Вскоре он успокоился, но весь день потом старался как-нибудь унизить и оскорбить меня.
Коверкая слова, сюсюкая, произнес он фразу из учебника:
— «Воробуски-несмысленыски, птенсики мои…»
Ночью он разбудил меня и, сотрясаясь от плача, стал просить прощения и снисхождения.
Он был такой жалкий, такой печальный и огорченный, что я растерялся:
— Что случилось? Да что случилось?!
Но он только сжимал мою руку липкими, ледяными, костлявыми пальцами и умолял:
— Сынок, дорогой… Не обижайся на меня. Я и сам не знаю, как это… Вдруг стал сам не свой… Какая я скотина, старая, презренная скотина… Сынок, дорогой, не держи на меня зла. Сам не знаю, что на меня нашло, сам не знаю…
Тусклый свет ночника освещал лицо старика — страшное и жалкое. Следы разрушительной болезни, подтачивающей его изо дня в день, сейчас проступили во всей обнаженности.

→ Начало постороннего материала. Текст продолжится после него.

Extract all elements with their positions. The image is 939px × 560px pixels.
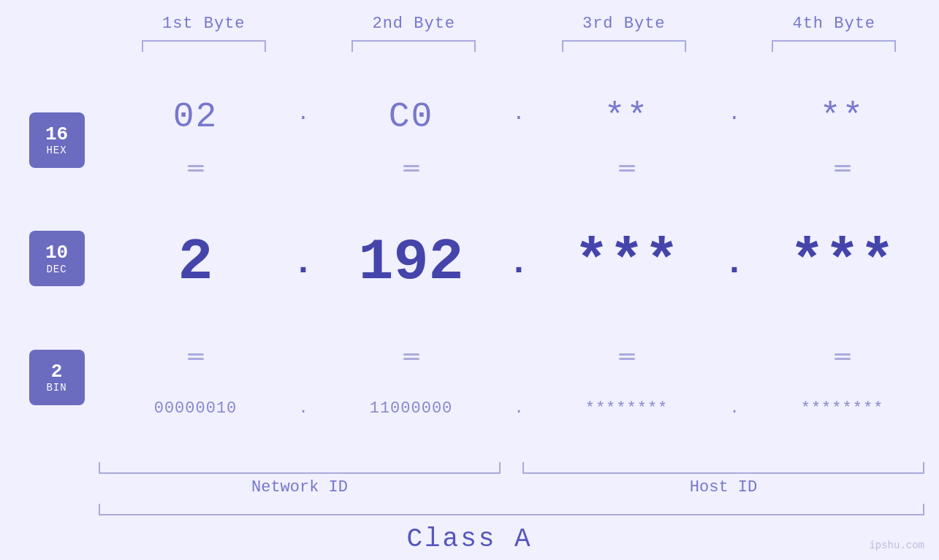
eq-sign-21 bbox=[188, 353, 204, 360]
byte-label-3: 3rd Byte bbox=[519, 15, 729, 33]
hex-val-1: 02 bbox=[99, 97, 292, 137]
hex-value-1: 02 bbox=[173, 97, 218, 137]
dec-val-4: *** bbox=[745, 229, 939, 296]
dec-value-4: *** bbox=[789, 229, 894, 296]
eq-sign-1 bbox=[188, 165, 204, 172]
badge-bin: 2 BIN bbox=[29, 350, 85, 405]
badge-bin-number: 2 bbox=[51, 361, 63, 383]
badge-hex-label: HEX bbox=[46, 145, 66, 156]
outer-bracket bbox=[99, 504, 924, 515]
badge-dec-number: 10 bbox=[45, 242, 68, 264]
equals-row-2 bbox=[99, 348, 939, 366]
bottom-brackets-row bbox=[99, 462, 924, 474]
content-area: 16 HEX 10 DEC 2 BIN 02 . C0 bbox=[0, 74, 939, 459]
badge-hex: 16 HEX bbox=[29, 112, 85, 168]
byte-labels-row: 1st Byte 2nd Byte 3rd Byte 4th Byte bbox=[0, 15, 939, 33]
bottom-bracket-host bbox=[522, 462, 924, 474]
bin-value-3: ******** bbox=[585, 399, 669, 418]
badge-hex-number: 16 bbox=[45, 124, 68, 145]
eq1-4 bbox=[745, 159, 939, 177]
eq-sign-3 bbox=[619, 165, 635, 172]
bin-val-2: 11000000 bbox=[314, 399, 508, 418]
bin-dot-2: . bbox=[508, 399, 530, 418]
bin-val-4: ******** bbox=[745, 399, 939, 418]
bin-val-3: ******** bbox=[530, 399, 723, 418]
hex-dot-3: . bbox=[723, 102, 745, 125]
bottom-section: Network ID Host ID bbox=[0, 462, 939, 496]
bracket-cell-3 bbox=[519, 40, 729, 52]
eq-sign-24 bbox=[835, 353, 851, 360]
host-id-label: Host ID bbox=[522, 478, 924, 496]
byte-label-1: 1st Byte bbox=[99, 15, 309, 33]
dec-dot-1: . bbox=[292, 243, 314, 283]
eq2-4 bbox=[745, 348, 939, 366]
bin-value-4: ******** bbox=[801, 399, 884, 418]
dec-val-1: 2 bbox=[99, 229, 292, 296]
bracket-cell-1 bbox=[99, 40, 309, 52]
hex-value-3: ** bbox=[604, 97, 650, 137]
hex-dot-1: . bbox=[292, 102, 314, 125]
eq1-2 bbox=[314, 159, 508, 177]
bytes-area: 02 . C0 . ** . ** bbox=[99, 74, 939, 459]
dec-dot-3: . bbox=[723, 243, 745, 283]
eq1-1 bbox=[99, 159, 292, 177]
dec-val-3: *** bbox=[530, 229, 723, 296]
top-bracket-2 bbox=[351, 40, 476, 52]
eq-sign-4 bbox=[835, 165, 851, 172]
bin-dot-1: . bbox=[292, 399, 314, 418]
bottom-bracket-gap bbox=[501, 462, 522, 474]
hex-row: 02 . C0 . ** . ** bbox=[99, 74, 939, 159]
bottom-bracket-network bbox=[99, 462, 501, 474]
byte-label-2: 2nd Byte bbox=[309, 15, 520, 33]
bin-dot-3: . bbox=[723, 399, 745, 418]
main-container: 1st Byte 2nd Byte 3rd Byte 4th Byte 16 H… bbox=[0, 0, 939, 560]
eq-sign-23 bbox=[619, 353, 635, 360]
badges-column: 16 HEX 10 DEC 2 BIN bbox=[15, 74, 99, 459]
hex-dot-2: . bbox=[508, 102, 530, 125]
bottom-labels-row: Network ID Host ID bbox=[99, 478, 924, 496]
eq2-2 bbox=[314, 348, 508, 366]
badge-dec-label: DEC bbox=[46, 264, 66, 275]
bracket-cell-4 bbox=[729, 40, 940, 52]
watermark: ipshu.com bbox=[869, 540, 924, 551]
dec-row: 2 . 192 . *** . *** bbox=[99, 177, 939, 348]
dec-dot-2: . bbox=[508, 243, 530, 283]
eq-sign-22 bbox=[403, 353, 419, 360]
class-label-row: Class A bbox=[0, 524, 939, 554]
dec-value-3: *** bbox=[574, 229, 679, 296]
hex-value-4: ** bbox=[820, 97, 865, 137]
badge-dec: 10 DEC bbox=[29, 231, 85, 286]
top-bracket-3 bbox=[562, 40, 686, 52]
hex-val-4: ** bbox=[745, 97, 939, 137]
hex-value-2: C0 bbox=[389, 97, 434, 137]
top-bracket-4 bbox=[772, 40, 896, 52]
dec-value-1: 2 bbox=[178, 229, 213, 296]
bin-value-2: 11000000 bbox=[370, 399, 453, 418]
bin-value-1: 00000010 bbox=[154, 399, 237, 418]
bin-row: 00000010 . 11000000 . ******** . *******… bbox=[99, 366, 939, 451]
byte-label-4: 4th Byte bbox=[729, 15, 940, 33]
eq-sign-2 bbox=[403, 165, 419, 172]
eq1-3 bbox=[530, 159, 723, 177]
badge-bin-label: BIN bbox=[46, 382, 66, 394]
equals-row-1 bbox=[99, 159, 939, 177]
class-label: Class A bbox=[406, 524, 532, 554]
hex-val-2: C0 bbox=[314, 97, 508, 137]
eq2-3 bbox=[530, 348, 723, 366]
bracket-cell-2 bbox=[309, 40, 520, 52]
network-id-label: Network ID bbox=[99, 478, 501, 496]
dec-value-2: 192 bbox=[358, 229, 463, 296]
top-bracket-1 bbox=[142, 40, 266, 52]
outer-bracket-row bbox=[0, 504, 939, 515]
eq2-1 bbox=[99, 348, 292, 366]
dec-val-2: 192 bbox=[314, 229, 508, 296]
hex-val-3: ** bbox=[530, 97, 723, 137]
bin-val-1: 00000010 bbox=[99, 399, 292, 418]
top-brackets-row bbox=[0, 40, 939, 52]
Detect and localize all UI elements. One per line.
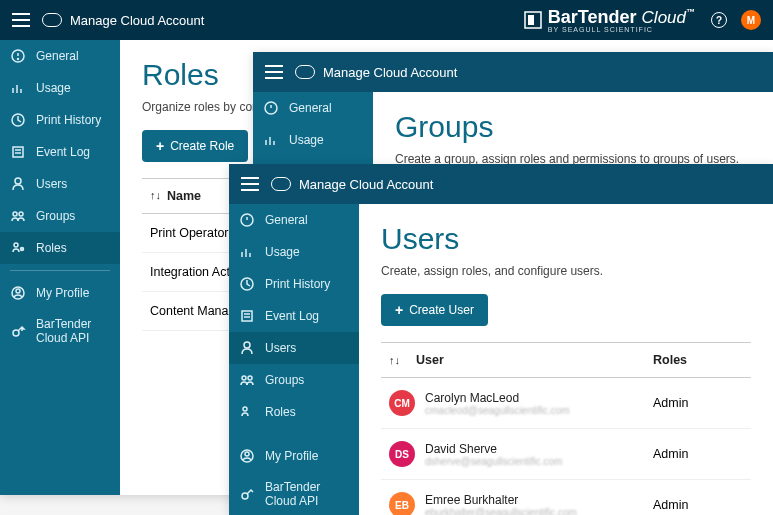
cloud-icon [271, 177, 291, 191]
page-subtitle: Create, assign roles, and configure user… [381, 264, 751, 278]
svg-point-14 [19, 212, 23, 216]
svg-rect-33 [242, 311, 252, 321]
create-role-button[interactable]: +Create Role [142, 130, 248, 162]
svg-point-38 [248, 376, 252, 380]
sidebar-roles: General Usage Print History Event Log Us… [0, 40, 120, 495]
sidebar-item-users[interactable]: Users [229, 332, 359, 364]
svg-point-15 [14, 243, 18, 247]
help-icon[interactable]: ? [711, 12, 727, 28]
user-email: cmacleod@seagullscientific.com [425, 405, 570, 416]
table-row[interactable]: CMCarolyn MacLeodcmacleod@seagullscienti… [381, 378, 751, 429]
svg-point-37 [242, 376, 246, 380]
sidebar-item-event-log[interactable]: Event Log [0, 136, 120, 168]
hamburger-icon[interactable] [12, 13, 30, 27]
svg-point-41 [245, 452, 249, 456]
cloud-icon [295, 65, 315, 79]
sidebar-item-print-history[interactable]: Print History [0, 104, 120, 136]
sidebar-item-api[interactable]: BarTender Cloud API [229, 472, 359, 515]
sidebar-item-my-profile[interactable]: My Profile [229, 440, 359, 472]
user-email: eburkhalter@seagullscientific.com [425, 507, 577, 516]
titlebar-users: Manage Cloud Account [229, 164, 773, 204]
table-header: ↑↓User Roles [381, 342, 751, 378]
svg-point-12 [15, 178, 21, 184]
sidebar-item-users[interactable]: Users [0, 168, 120, 200]
table-row[interactable]: EBEmree Burkhaltereburkhalter@seagullsci… [381, 480, 751, 515]
user-email: dsherve@seagullscientific.com [425, 456, 562, 467]
avatar: EB [389, 492, 415, 515]
cloud-icon [42, 13, 62, 27]
user-name: Carolyn MacLeod [425, 391, 570, 405]
svg-rect-1 [528, 15, 534, 25]
sidebar-item-print-history[interactable]: Print History [229, 268, 359, 300]
svg-point-39 [243, 407, 247, 411]
page-title: Users [381, 222, 751, 256]
avatar: CM [389, 390, 415, 416]
sidebar-item-general[interactable]: General [0, 40, 120, 72]
svg-point-36 [244, 342, 250, 348]
user-role: Admin [653, 498, 743, 512]
sort-icon[interactable]: ↑↓ [150, 189, 161, 203]
avatar: DS [389, 441, 415, 467]
brand-logo: BarTender Cloud™ BY SEAGULL SCIENTIFIC ?… [524, 7, 761, 33]
svg-rect-9 [13, 147, 23, 157]
svg-point-13 [13, 212, 17, 216]
sidebar-users: General Usage Print History Event Log Us… [229, 204, 359, 515]
user-name: Emree Burkhalter [425, 493, 577, 507]
user-avatar-badge[interactable]: M [741, 10, 761, 30]
sidebar-item-groups[interactable]: Groups [229, 364, 359, 396]
svg-point-4 [18, 59, 19, 60]
col-user[interactable]: User [416, 353, 444, 367]
sidebar-item-api[interactable]: BarTender Cloud API [0, 309, 120, 353]
titlebar-label: Manage Cloud Account [299, 177, 433, 192]
sidebar-item-usage[interactable]: Usage [253, 124, 373, 156]
sidebar-item-usage[interactable]: Usage [0, 72, 120, 104]
sidebar-item-roles[interactable]: Roles [229, 396, 359, 428]
titlebar-label: Manage Cloud Account [323, 65, 457, 80]
sidebar-item-general[interactable]: General [253, 92, 373, 124]
sidebar-item-my-profile[interactable]: My Profile [0, 277, 120, 309]
titlebar-roles: Manage Cloud Account BarTender Cloud™ BY… [0, 0, 773, 40]
sidebar-item-groups[interactable]: Groups [0, 200, 120, 232]
sidebar-item-event-log[interactable]: Event Log [229, 300, 359, 332]
sidebar-item-roles[interactable]: Roles [0, 232, 120, 264]
titlebar-groups: Manage Cloud Account [253, 52, 773, 92]
hamburger-icon[interactable] [241, 177, 259, 191]
user-role: Admin [653, 396, 743, 410]
sidebar-item-usage[interactable]: Usage [229, 236, 359, 268]
create-user-button[interactable]: +Create User [381, 294, 488, 326]
table-row[interactable]: DSDavid Shervedsherve@seagullscientific.… [381, 429, 751, 480]
sidebar-item-general[interactable]: General [229, 204, 359, 236]
svg-point-19 [16, 289, 20, 293]
sort-icon[interactable]: ↑↓ [389, 354, 400, 366]
user-name: David Sherve [425, 442, 562, 456]
titlebar-label: Manage Cloud Account [70, 13, 204, 28]
hamburger-icon[interactable] [265, 65, 283, 79]
user-role: Admin [653, 447, 743, 461]
col-roles[interactable]: Roles [653, 353, 743, 367]
page-title: Groups [395, 110, 751, 144]
col-name: Name [167, 189, 201, 203]
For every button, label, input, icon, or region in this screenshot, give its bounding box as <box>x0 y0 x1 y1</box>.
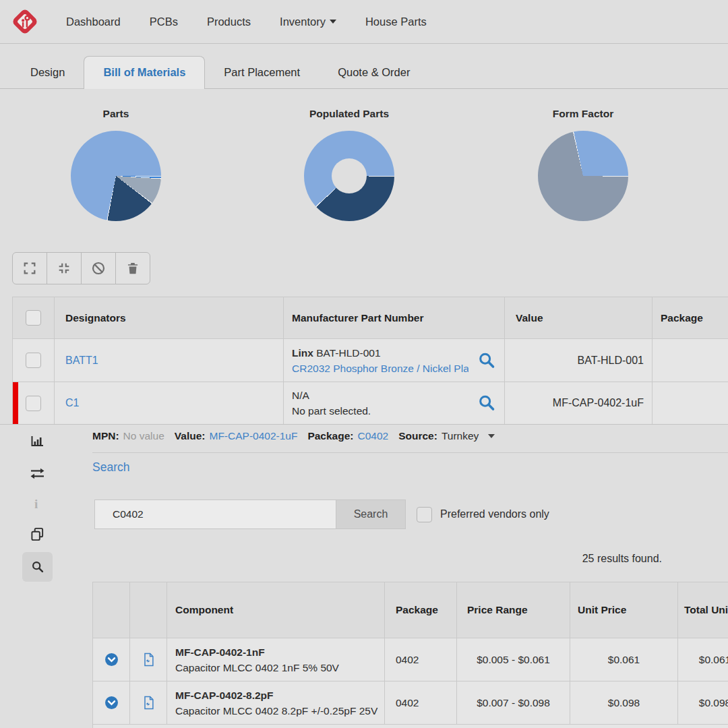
pdf-datasheet-icon[interactable] <box>143 653 154 667</box>
package-cell: 0402 <box>396 697 419 709</box>
search-button[interactable]: Search <box>336 499 406 529</box>
component-description: Capacitor MLCC 0402 8.2pF +/-0.25pF 25V <box>175 703 384 719</box>
error-flag <box>13 382 18 424</box>
results-count: 25 results found. <box>582 553 662 565</box>
mpn-value: No value <box>123 430 164 442</box>
chart-parts: Parts <box>3 94 229 221</box>
trash-icon <box>126 261 140 276</box>
select-all-checkbox[interactable] <box>26 310 41 326</box>
component-cell: MF-CAP-0402-1nF Capacitor MLCC 0402 1nF … <box>175 644 384 675</box>
column-header-package: Package <box>661 312 703 324</box>
bom-toolbar <box>12 252 150 284</box>
nav-items: Dashboard PCBs Products Inventory House … <box>66 16 427 28</box>
tab-bill-of-materials[interactable]: Bill of Materials <box>84 56 205 89</box>
result-row: MF-CAP-0402-1nF Capacitor MLCC 0402 1nF … <box>93 638 728 681</box>
tab-part-placement[interactable]: Part Placement <box>205 57 319 88</box>
delete-button[interactable] <box>115 252 150 284</box>
exclude-button[interactable] <box>81 252 116 284</box>
part-link[interactable]: CR2032 Phosphor Bronze / Nickel Plat <box>292 361 468 376</box>
package-cell <box>653 382 728 424</box>
search-results-table: Component Package Price Range Unit Price… <box>92 582 728 728</box>
price-range-cell: $0.007 - $0.098 <box>477 697 550 709</box>
page: Dashboard PCBs Products Inventory House … <box>0 0 728 728</box>
expand-all-button[interactable] <box>12 252 47 284</box>
bom-row-c1: C1 N/A No part selected. MF-CAP-0402-1uF <box>13 382 728 424</box>
package-link[interactable]: C0402 <box>357 430 388 442</box>
nav-item-house-parts[interactable]: House Parts <box>365 16 427 28</box>
macrofab-logo-icon[interactable] <box>9 6 40 37</box>
designator-link[interactable]: C1 <box>65 397 79 409</box>
value-link[interactable]: MF-CAP-0402-1uF <box>209 430 297 442</box>
search-part-icon[interactable] <box>478 394 496 413</box>
part-detail-panel: i MPN:No value Value:MF-CAP-0402-1uF Pac… <box>0 424 728 728</box>
chart-title: Form Factor <box>471 108 696 120</box>
component-description: Capacitor MLCC 0402 1nF 5% 50V <box>175 660 384 675</box>
row-checkbox[interactable] <box>26 396 41 411</box>
unit-price-cell: $0.061 <box>608 654 640 666</box>
tab-design[interactable]: Design <box>11 57 84 88</box>
component-name[interactable]: MF-CAP-0402-1nF <box>175 644 384 660</box>
chart-title: Parts <box>3 108 229 120</box>
tab-bar: Design Bill of Materials Part Placement … <box>0 44 728 89</box>
total-unit-price-cell: $0.098 <box>699 697 728 709</box>
preferred-vendors-label: Preferred vendors only <box>440 508 549 520</box>
nav-item-pcbs[interactable]: PCBs <box>150 16 178 28</box>
top-nav: Dashboard PCBs Products Inventory House … <box>0 0 728 44</box>
collapse-icon <box>57 261 71 276</box>
expand-row-icon[interactable] <box>104 696 119 710</box>
search-section-title[interactable]: Search <box>92 460 129 475</box>
part-summary-bar: MPN:No value Value:MF-CAP-0402-1uF Packa… <box>92 430 495 442</box>
results-header: Component Package Price Range Unit Price… <box>93 582 728 638</box>
component-cell: MF-CAP-0402-8.2pF Capacitor MLCC 0402 8.… <box>175 688 384 719</box>
bom-table: Designators Manufacturer Part Number Val… <box>12 297 728 424</box>
chart-populated-parts: Populated Parts <box>237 94 462 221</box>
swap-icon[interactable] <box>30 468 45 479</box>
mpn-cell: N/A No part selected. <box>292 388 468 419</box>
search-rail-button[interactable] <box>22 552 53 582</box>
pdf-datasheet-icon[interactable] <box>143 696 154 710</box>
designator-link[interactable]: BATT1 <box>65 355 98 367</box>
row-checkbox[interactable] <box>26 353 41 368</box>
bar-chart-icon[interactable] <box>31 435 44 447</box>
column-header-designators: Designators <box>65 312 126 324</box>
form-factor-pie-chart <box>538 131 628 221</box>
bom-table-header: Designators Manufacturer Part Number Val… <box>13 297 728 339</box>
column-header-mpn: Manufacturer Part Number <box>292 312 424 324</box>
column-header-price-range: Price Range <box>467 604 528 616</box>
chart-form-factor: Form Factor <box>471 94 696 221</box>
search-part-icon[interactable] <box>478 351 496 369</box>
preferred-vendors-checkbox[interactable] <box>417 507 432 522</box>
expand-icon <box>22 261 37 276</box>
divider <box>92 452 728 453</box>
nav-item-products[interactable]: Products <box>207 16 251 28</box>
column-header-total-unit-price: Total Unit Price <box>684 604 728 616</box>
value-cell: BAT-HLD-001 <box>578 355 644 367</box>
chart-title: Populated Parts <box>237 108 462 120</box>
price-range-cell: $0.005 - $0.061 <box>477 654 550 666</box>
donut-hole <box>332 158 367 193</box>
expand-row-icon[interactable] <box>104 653 119 667</box>
copy-icon[interactable] <box>30 527 44 541</box>
ban-icon <box>91 261 106 276</box>
info-icon[interactable]: i <box>34 497 38 512</box>
nav-item-inventory[interactable]: Inventory <box>280 16 336 28</box>
unit-price-cell: $0.098 <box>608 697 640 709</box>
source-dropdown[interactable]: Source:Turnkey <box>398 430 495 442</box>
mpn-cell: Linx BAT-HLD-001 CR2032 Phosphor Bronze … <box>292 345 468 376</box>
total-unit-price-cell: $0.061 <box>699 654 728 666</box>
column-header-unit-price: Unit Price <box>578 604 626 616</box>
package-cell <box>653 339 728 382</box>
bom-row-batt1: BATT1 Linx BAT-HLD-001 CR2032 Phosphor B… <box>13 339 728 382</box>
nav-item-dashboard[interactable]: Dashboard <box>66 16 121 28</box>
component-name[interactable]: MF-CAP-0402-8.2pF <box>175 688 384 703</box>
tab-quote-order[interactable]: Quote & Order <box>319 57 429 88</box>
chevron-down-icon <box>488 434 495 438</box>
search-input[interactable] <box>94 499 336 529</box>
collapse-all-button[interactable] <box>47 252 82 284</box>
search-controls: Search Preferred vendors only <box>94 499 549 529</box>
column-header-component: Component <box>175 604 233 616</box>
column-header-package: Package <box>396 604 438 616</box>
result-row: MF-CAP-0402-8.2pF Capacitor MLCC 0402 8.… <box>93 681 728 725</box>
value-cell: MF-CAP-0402-1uF <box>553 397 644 409</box>
column-header-value: Value <box>516 312 543 324</box>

Костистый лоб резко выделялся, а глаза провалились, словно чьи-то пальцы вдавили их.
Он продолжал умоляюще бормотать:
— Пока не скажешь, что не обижаешься на меня, старого осла, слабоумного старика, не успокоюсь. Умоляю, только не думай, что я подлец…
Убедившись, что я не сержусь, он принялся, как обычно, за свои рассказы про сыновей и внуков.
Видно было, что утешение и спокойствие он обретал только в этих разговорах. Мне казалось порой, будто то, о чем говорил он или собирался сказать, только сию минуту пришло ему в голову и еще за мгновение до этого он и сам не знал, что польется у него с языка. Иногда слова его были противоречивыми, странными. Иногда мне казалось, что причудливые, замысловатые истории, извергаемые памятью старика, я где-то читал. Так было, когда он рассказывал, как все свое состояние истратил на сыновей, ради их счастья и благополучия, а они потом позабыли его.
Все это очень напоминало известную книгу об отце, принесшем в жертву двум своим дочерям состояние и себя самого, историю банкротства, обнищания и смерти отца, когда жестокосердные дочери не пришли даже проститься с ним.
История эта, по-своему переиначенная, звучала в устах старика особенно трогательно и живо.
«Неужели, — говорил я себе, — ему привелось пережить все это?! Несчастный старик!»
Героем и основным действующим лицом во всех его рассказах был отец. Отец, который повелевал, приказывал, карал гневом, одаривал милостью. Отец, все поступки которого были проникнуты мудростью и величием.
С трепетом и волнением поведал он нам однажды о своей падшей дочери, которая пришла к нему в слезах просить прощения: «Отец, отец, прости меня. Ведь и я была когда-то чистой, невинной девушкой…»
В другой раз он с жаром защищал своего сына, обвиненного в позорном поступке:
— Чтоб мой сын… мой сын обесчестил девушку! Нет, никогда, никогда!.. Это ведь мой сын, мой!
Иногда палата оглашалась его стенаниями и жалобами на то, как тяжела жизнь и за какие грехи послано ему наказание господне — вся его семья, все эти нахлебники, слепые, кривые и увечные. «И когда же наконец, — говорил он, — правительство войдет в положение тех, кто обременен большими семьями».
Для каждого слушателя был у него свой вариант рассказа. Одному старик сообщал, что у него восемь сыновей и пять дочерей и, наверное, целый автобус внуков и правнуков. Другой узнавал, что он был женат три раза и развёлся со всеми тремя женами. Третий передавал с его слов, что у старика четверо братьев и что все они не выносят женщин, потому что их мать в свое время изменила отцу и сбежала с заезжим акробатом. Поэтому все пять братьев поклялись друг другу, что никогда не женятся, что в их дом не ступит нога этих подлых, вероломных созданий.
Больные выздоравливали и уходили, на их место приходили другие. Соответственно непрерывно менялись версии рассказов старика, так что в конце концов все окончательно запуталось.
Наступил однажды вечер, когда старик смолк. Вот как это было.
Шел снег, на улице было темно и холодно. В палате царил полумрак, покой и уют. Сестра, сделав уколы, удалилась, дежурный врач после обхода тоже исчез. Все затихло.
Старик лежал, откинувшись на подушку, и тихим, проникновенным голосом вел разговор.
В тот день ему сменили белье, он лежал свежий и чистый, распространяя запах одеколона, которым его побрызгал в порыве щедрости кто-то из соседей. Больные, сгрудившись вокруг, внимательно слушали.
Глаза старика светились, на лице было написано полное удовлетворение.
Он рассказывал, как его сын проиграл в карты казенные деньги и решил покончить с собой.